▶ _Records shown_
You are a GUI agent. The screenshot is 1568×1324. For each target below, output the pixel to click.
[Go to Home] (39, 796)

---

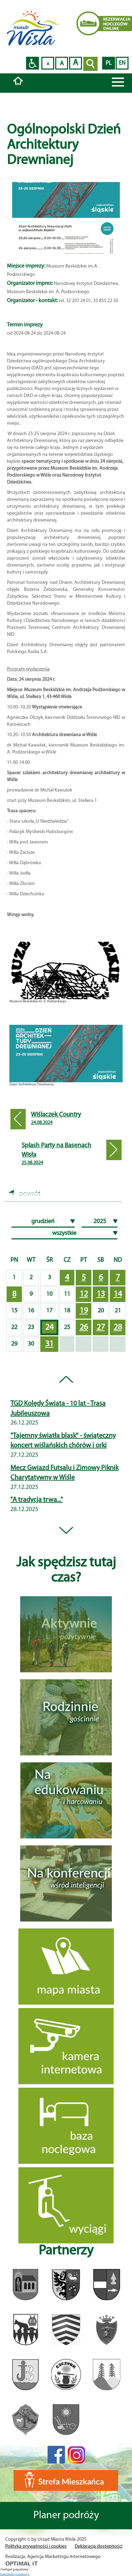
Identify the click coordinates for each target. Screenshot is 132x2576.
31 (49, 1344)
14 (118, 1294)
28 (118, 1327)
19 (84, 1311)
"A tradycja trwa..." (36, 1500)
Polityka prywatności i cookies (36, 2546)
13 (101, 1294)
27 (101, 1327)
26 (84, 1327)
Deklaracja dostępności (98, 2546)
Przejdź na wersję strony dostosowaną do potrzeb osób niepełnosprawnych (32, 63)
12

▶ _Task objective_
In the material above, locate the line containing "You are a GUI" and the line containing "[Go to Home] (39, 796)". Transcribe exactly those two lines and every line between them, and nothing more.

▶ _Exercise response_
You are a GUI agent. The screenshot is 1568×1324. For each target below, output the pixel to click.
[Go to Home] (39, 796)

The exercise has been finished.